» **Dataset entries**

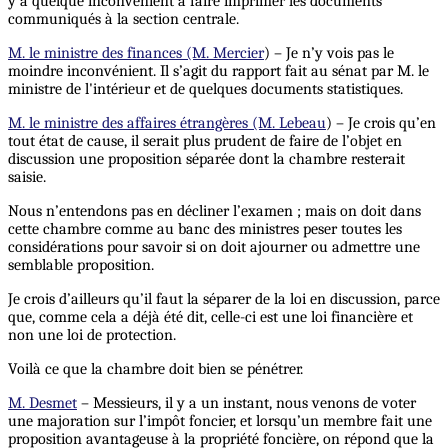
y a quelque inconvénient à faire imprimer les documents
communiqués à la section centrale.
M. le ministre des finances (M. Mercier
) – Je n’y vois pas le
moindre inconvénient. Il s’agit du rapport fait au sénat par M. le
ministre de l'intérieur et de quelques documents statistiques.
M. le ministre des affaires étrangères (M. Lebeau
) – Je crois qu’en
tout état de cause, il serait plus prudent de faire de l’objet en
discussion une proposition séparée dont la chambre resterait
saisie.
Nous n’entendons pas en décliner l’examen ; mais on doit dans
cette chambre comme au banc des ministres peser toutes les
considérations pour savoir si on doit ajourner ou admettre une
semblable proposition.
Je crois d’ailleurs qu’il faut la séparer de la loi en discussion, parce
que, comme cela a déjà été dit, celle-ci est une loi financière et
non une loi de protection.
Voilà ce que la chambre doit bien se pénétrer.
M. Desmet
– Messieurs, il y a un instant, nous venons de voter
une majoration sur l’impôt foncier, et lorsqu’un membre fait une
proposition avantageuse à la propriété foncière, on répond que la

» **Action item**
Out of the preceding entries, pull each line that contains the word "comme".

» **Result below**
cette chambre comme au banc des ministres peser toutes les
que, comme cela a déjà été dit, celle-ci est une loi financière et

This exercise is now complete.